Dark, polarized sunglasses will help cut the glare of outdoor lights and are a great option for bright days. Finding a pair that also has wraparound protection may also be advantageous. If regular sunglasses do not work for you, TheraSpecs outdoor migraine sunglasses incorporate the same protective tint on darker, polarized lenses and can help reduce the harmful effects of the sun. However, it is important to remember that sunglasses should not be worn indoors on a regular basis because they can make your sensitivity to light worse over time.(11)
Another common practice for dealing with migraine-related photophobia involves wearing a hat for either indoor or outdoor use. A wide-brimmed hat can be especially effective in providing coverage against direct overhead light from the sun or interior lighting in offices and shops.
If you want to avoid the troubles of fluorescents, you can consider changing the type of light you use. We have found that the best light bulbs for migraines and light sensitivity are warm white LEDs that give off less blue-green light; they are also a great alternative to fluorescent lighting. There may be other options as well, so it is best to experiment with different types in order to find what works best for you.
Minor adjustments to your work or home environment can also yield tremendous benefits for your health.
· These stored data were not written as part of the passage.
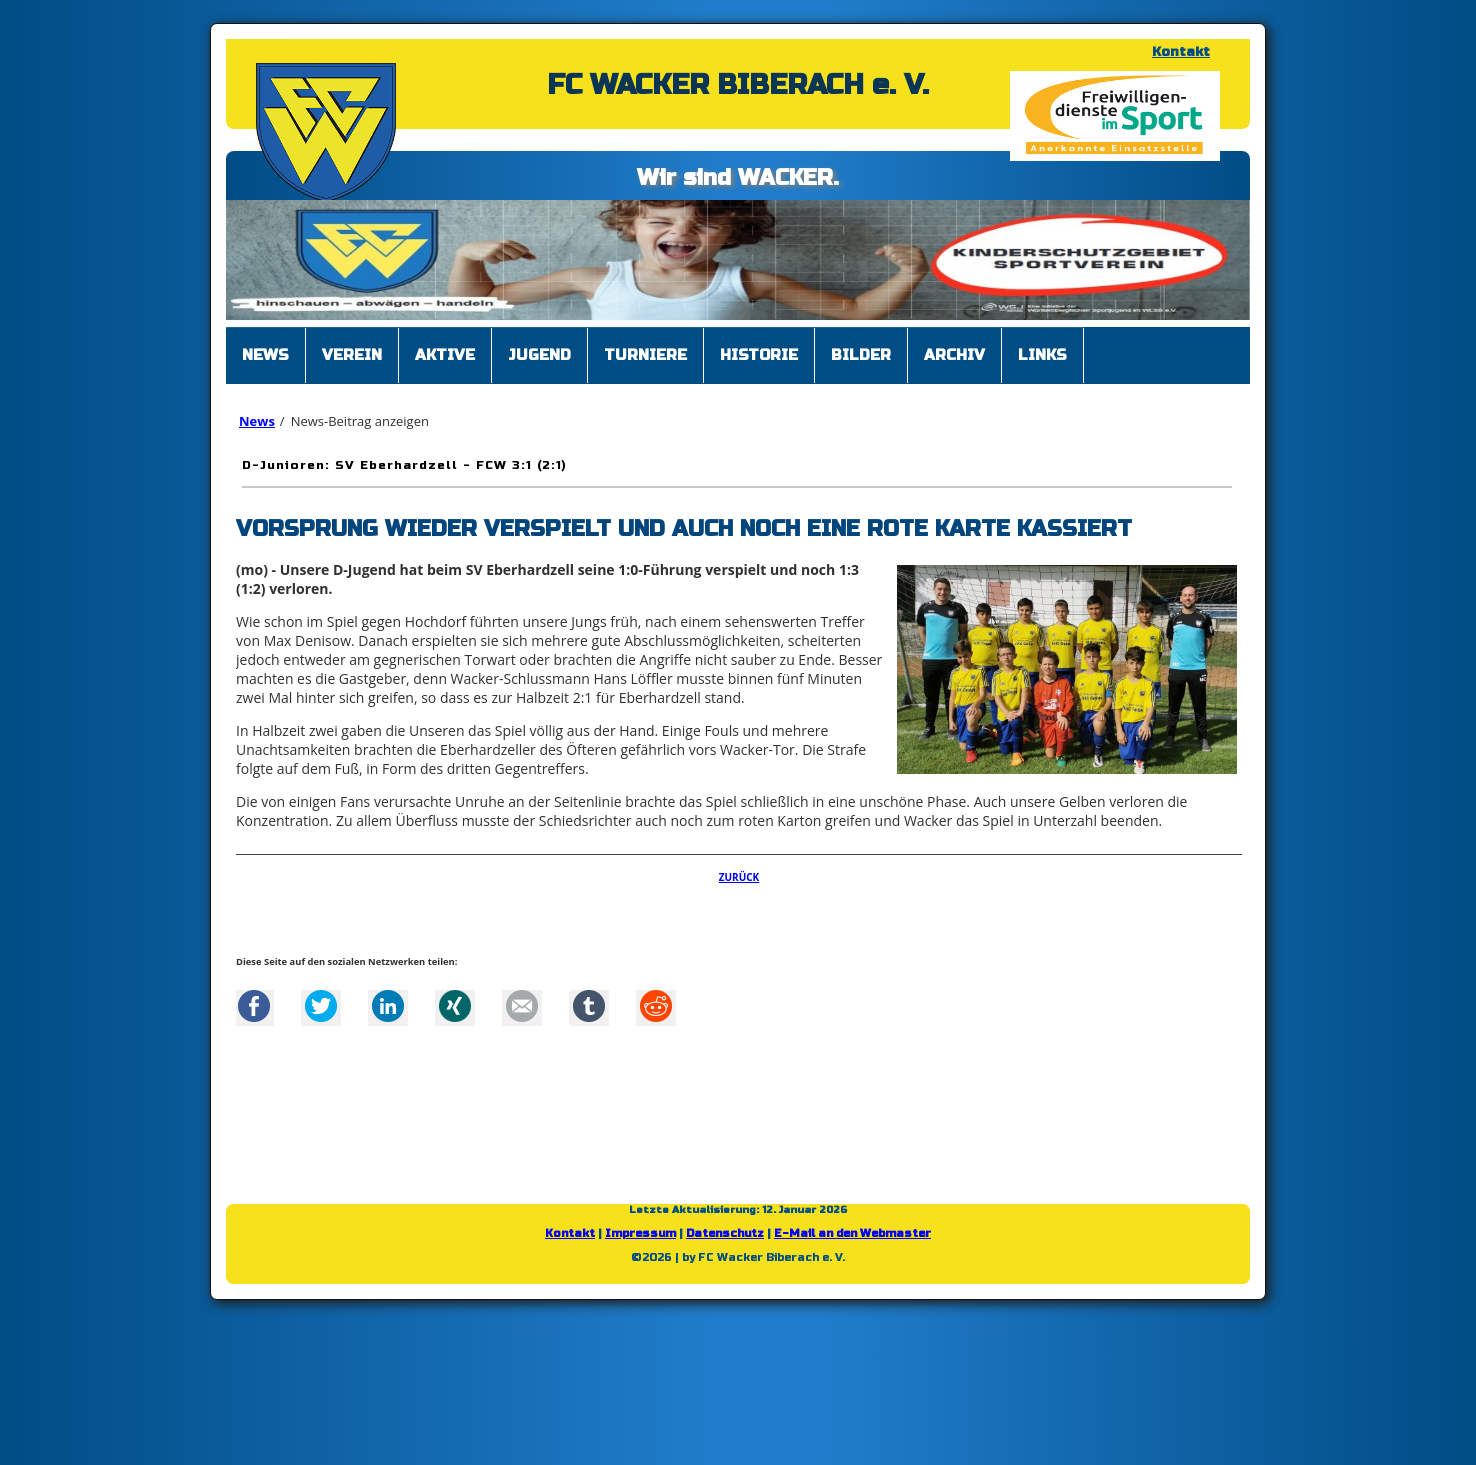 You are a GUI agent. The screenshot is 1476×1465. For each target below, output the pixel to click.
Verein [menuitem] (352, 355)
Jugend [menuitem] (539, 355)
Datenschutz (725, 1233)
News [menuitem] (265, 355)
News (257, 421)
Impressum (640, 1233)
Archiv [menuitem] (954, 355)
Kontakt (1181, 52)
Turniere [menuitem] (645, 355)
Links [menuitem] (1042, 355)
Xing (455, 1006)
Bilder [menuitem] (861, 355)
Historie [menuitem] (759, 355)
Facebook (254, 1006)
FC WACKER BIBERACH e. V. (738, 85)
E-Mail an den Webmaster (852, 1233)
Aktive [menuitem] (445, 355)
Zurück (739, 877)
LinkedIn (388, 1006)
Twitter (321, 1006)
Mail (522, 1006)
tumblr (589, 1006)
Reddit (656, 1006) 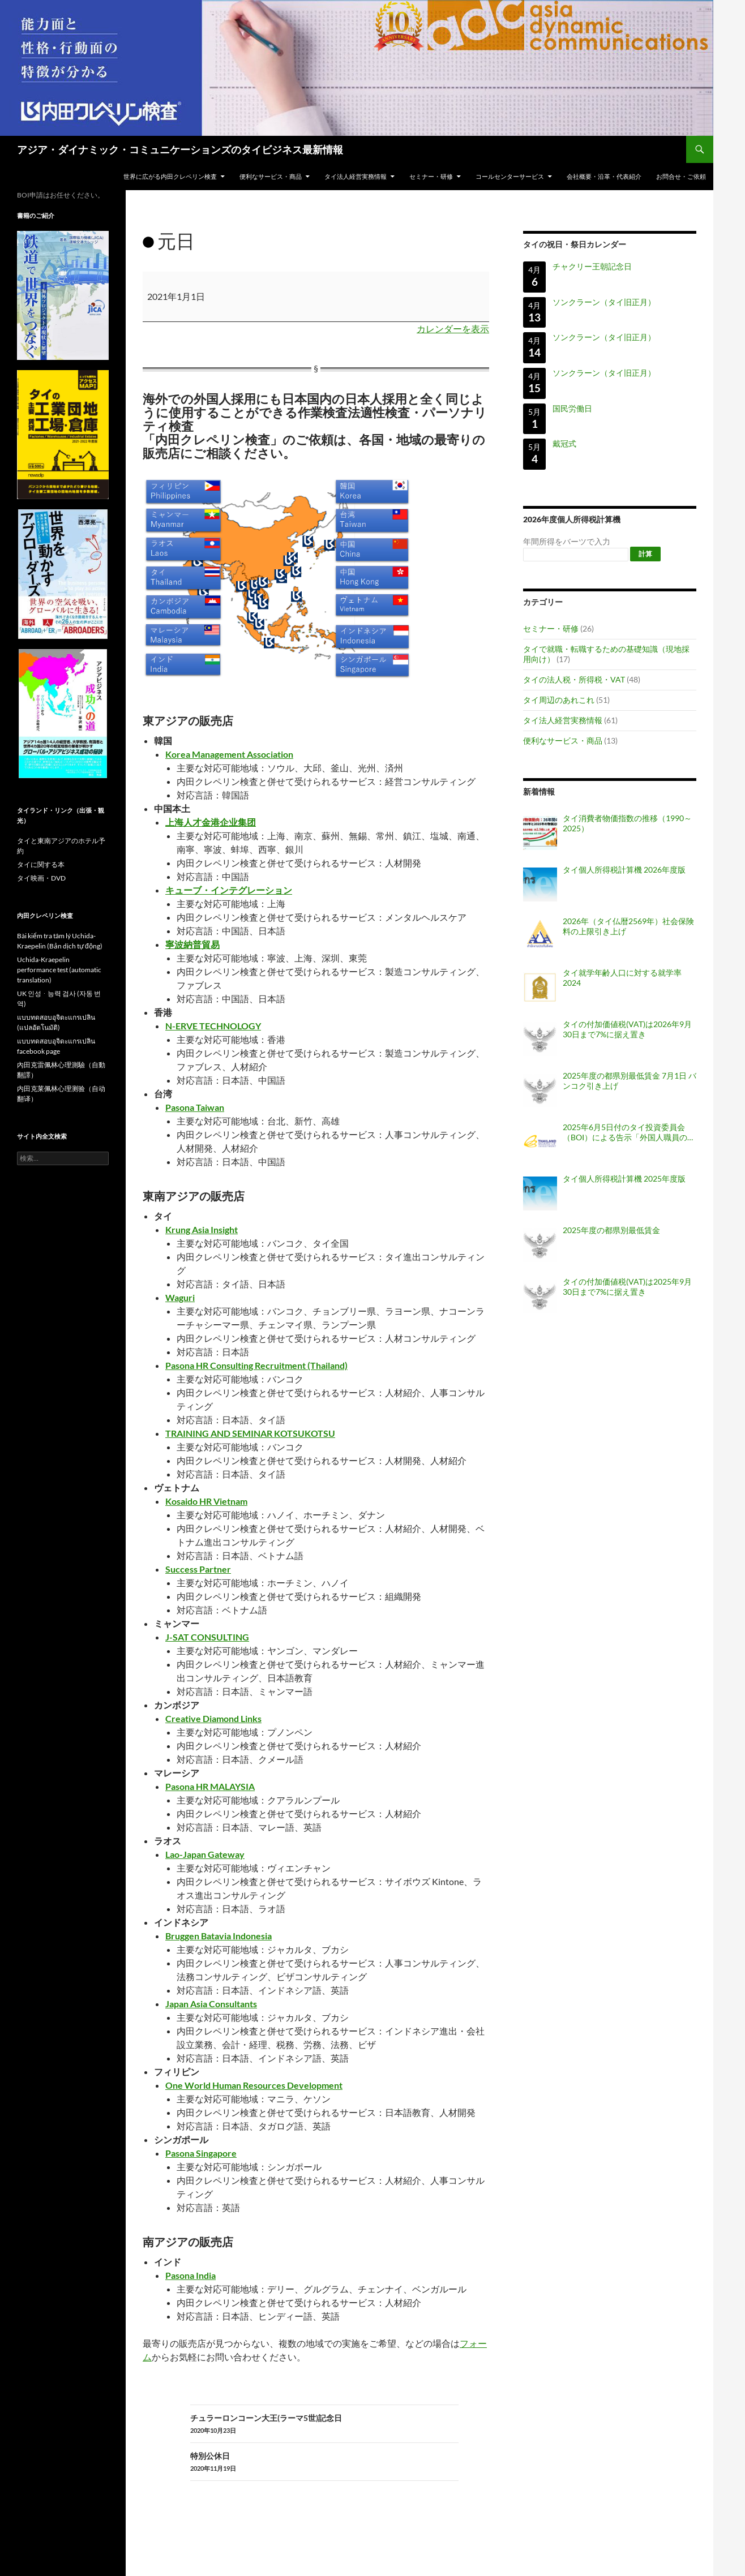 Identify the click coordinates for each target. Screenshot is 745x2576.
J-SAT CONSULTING (207, 1637)
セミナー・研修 (431, 176)
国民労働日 (572, 408)
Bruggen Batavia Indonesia (218, 1935)
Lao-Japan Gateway (205, 1854)
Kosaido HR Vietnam (206, 1501)
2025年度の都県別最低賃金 (611, 1230)
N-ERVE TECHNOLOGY (213, 1025)
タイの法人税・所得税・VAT (574, 679)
Computer monitor covers, the use of shades that block repetitive or contrasting patterns, as well as f.lux software to cut down on computer blue light are great ways to reduce the negative effects of light. If you do not have the ability to make these changes in your job or office, it may make sense to address light sensitivity in the workplace directly with your employer.
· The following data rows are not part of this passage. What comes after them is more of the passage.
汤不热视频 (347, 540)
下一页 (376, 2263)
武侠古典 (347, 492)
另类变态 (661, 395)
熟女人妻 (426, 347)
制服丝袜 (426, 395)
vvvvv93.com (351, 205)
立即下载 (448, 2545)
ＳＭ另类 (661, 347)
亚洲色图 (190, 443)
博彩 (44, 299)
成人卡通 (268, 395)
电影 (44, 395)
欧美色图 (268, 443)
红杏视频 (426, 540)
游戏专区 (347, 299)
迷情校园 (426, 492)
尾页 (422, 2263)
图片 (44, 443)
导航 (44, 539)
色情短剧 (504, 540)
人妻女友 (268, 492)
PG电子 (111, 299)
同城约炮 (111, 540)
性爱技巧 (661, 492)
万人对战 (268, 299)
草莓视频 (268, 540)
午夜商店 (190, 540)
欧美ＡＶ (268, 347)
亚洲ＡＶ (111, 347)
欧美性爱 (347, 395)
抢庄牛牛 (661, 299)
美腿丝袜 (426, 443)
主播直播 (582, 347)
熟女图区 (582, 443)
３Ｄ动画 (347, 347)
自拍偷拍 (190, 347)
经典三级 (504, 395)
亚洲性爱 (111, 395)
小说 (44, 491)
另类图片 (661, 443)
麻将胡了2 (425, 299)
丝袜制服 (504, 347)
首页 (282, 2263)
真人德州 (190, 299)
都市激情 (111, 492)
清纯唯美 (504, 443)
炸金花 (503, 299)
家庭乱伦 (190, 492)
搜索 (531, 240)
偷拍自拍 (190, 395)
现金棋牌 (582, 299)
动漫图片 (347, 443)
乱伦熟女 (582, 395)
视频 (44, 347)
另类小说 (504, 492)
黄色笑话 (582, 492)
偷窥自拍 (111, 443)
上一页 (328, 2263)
1 Giffin NJ, Lipton RB, Silberstein SD, Olesen J, Goadsby PJ. The migraine postdrome: An electronic diary study. Neurology. 2016;87(3):309-313. doi:10.1212/WNL.0000000000002789.
2 Harriott, A. M., & Schwedt, T. J. (2014). Migraine is Associated With Altered Processing of Sensory Stimuli. Current pain and headache reports, 18(11), 1-7.
3 Kelman L. The triggers or precipitants of the acute migraine attack. Cephalalgia. 2007 May;27(5):394-402. Epub 2007 Mar 30.
4 Tekatas A, Mungen B. Migraine Headache Triggered Specifically by Sunlight: Report of 16 Cases. Eur Neurol 2013;70:263-266.
5 Vanagaite J, Pareja JA, Støren O, White LR, Sand T, Stovner LJ. Light-induced discomfort and pain in migraine. Cephalalgia. 17(7), 733-741.
6 M. Tatsumoto, T. Eda, T. Ishikawa, M. Ayama, K. Hirata. Light of Intrinsically Photosensitive Retinal Ganglion Cell (ipRGC) Causing Migraine Headache Exacerbation. IHC symposium OR3. 2013 June.
7 Wilkins A, Veitch J, Lehman B. LED lighting flicker and potential health concerns: IEEE standard PAR1789 update. Energy Conversion Congress and Exposition 2010;171-178.
8 Shepherd A. Visual Stimuli, Light and Lighting are Common Triggers of Migraine and Headache. Journal of Light & Visual Environment. Vol. 34 (2010) No. 2 P 94-100.
9 Noseda R, Kainz V, Jakubowski M, Gooley JJ, Saper CB, Digre K, Burstein R. A neural mechanism for exacerbation of headache by light. Nature Neuroscience 2010 Feb;13(2):239-45.
10 Malone CD, Bhowmick A, Wachholtz AB. Migraine: treatments, comorbidities, and quality of life, in the USA. Journal of Pain Research. 2015;8:537-547. doi:10.2147/JPR.S88207.
11 Digre KB. Photosensitivity and the headache patient. American Headache Society.